President Shavkat Mirziyoyev discussed the processes of transformation and privatization in the banking system of Uzbekistan, the presidential press service said.

Reportedly, over the past three years, banks' capital has increased 1.8 times, and the annual volume of lending has doubled.

“But next year the capital should grow from the current 224 trillion to 275 trillion soums. If we had not provided over $4.5 billion for the capitalization of banks, we would not have achieved these results. Of course, it would be wrong to say that there have been no changes in the banking sector,” he said.

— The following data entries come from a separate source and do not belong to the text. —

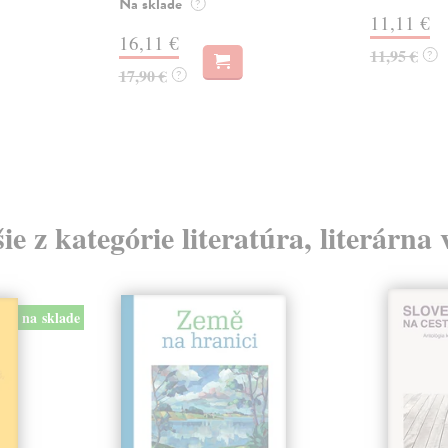
Na sklade
?
11,11 €
16,11 €
11,95 €
?
17,90 €
?
ie z kategórie literatúra, literárna
na sklade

Four banks issued Eurobonds for the first time and drew $1 billion on the international capital market. A strategic foreign investor has been attracted to Ipoteka Bank - the Hungarian OTP Bank. 13 new private banks opened, and leading banks from Hungary, Kazakhstan and Georgia began operating in the country. The volume of online banking services increased 2.7 times.

“Why am I providing such assistance to state-owned banks, but your profitability is significantly lower compared to private and foreign banks. The most non-performing loans cost 16.5 trillion soums of money (3.7% of the total volume of loans). Why did I gather you (bank executives - ed.)? Every bank must absolutely change its worldview so that public money is valued and efficiency increases,” said the head of state.

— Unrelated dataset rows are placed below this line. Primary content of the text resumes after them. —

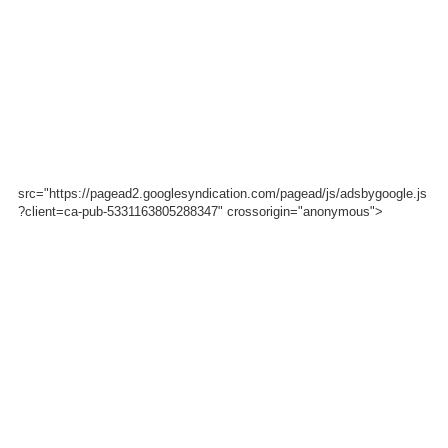
src="https://pagead2.googlesyndication.com/pagead/js/adsbygoogle.js
?client=ca-pub-5331163805288347" crossorigin="anonymous">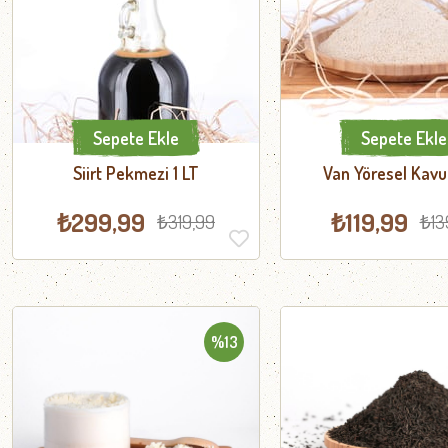
Sepete Ekle
Sepete Ekle
Siirt Pekmezi 1 LT
Van Yöresel Kavu
₺299,99
₺119,99
₺319,99
₺13
%13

While, competition in the banking sector, as well as the demand for its services, is growing every day, which requires accelerating transformation processes and identifying priority tasks for the future, the president noted at the meeting.

“Now we will also ask banks for projects. New Uzbekistan has a new banking system. There will be a new system,” Shavkat Mirziyoyev emphasized.

Shavkat Mirziyoyev said that by 2025 it is necessary to reduce the state's share in the banking sector from 70% to 40%.

He made proposals to prepare banks for privatization, launc a public offering (IPO) of their securities, and attract experienced foreign specialists to the field.

“The economy is developing so much that we would rather transfer the banks to strategic partners. The plans include four banks. We want to hold an IPO of the National Bank of Uzbekistan,” the president said.

He instructed to enhance cooperation with international rating companies and develop medium-term measures to improve the ratings of banks. According to him, it is necessary to “adapt the systems for training specialized personnel to the requirements of the time.”

At the meeting, bank leaders presented their plans for transformation and preparation for privatization, training of employees, and implementation of advanced IT solutions in the field.

Chairman of the Board of the NBU Alisher Mirsoatov said that in 2024 the bank had plans to provide loans of 23 trillion soums, attract deposits for 3.5 trillion soums, and also attract $750 million from abroad.

The chief of Uzpromstroybank, Aziz Akbarzhonov, following the meeting, said that the president gave strict instructions to collect problem loans.

In a month, banks must prepare a presentation on plans for 2024.

In August the president postponed to a later date the privatization and IPO of shares of the Business Development Bank (Qishloq Qurilish Bank), Asakabank, Aloqabank, Agrobank and others. The state share in Uzpromstroybank is scheduled to be reduced below 50% by the end of 2024, although it was initially planned to put the entire state share up for auction.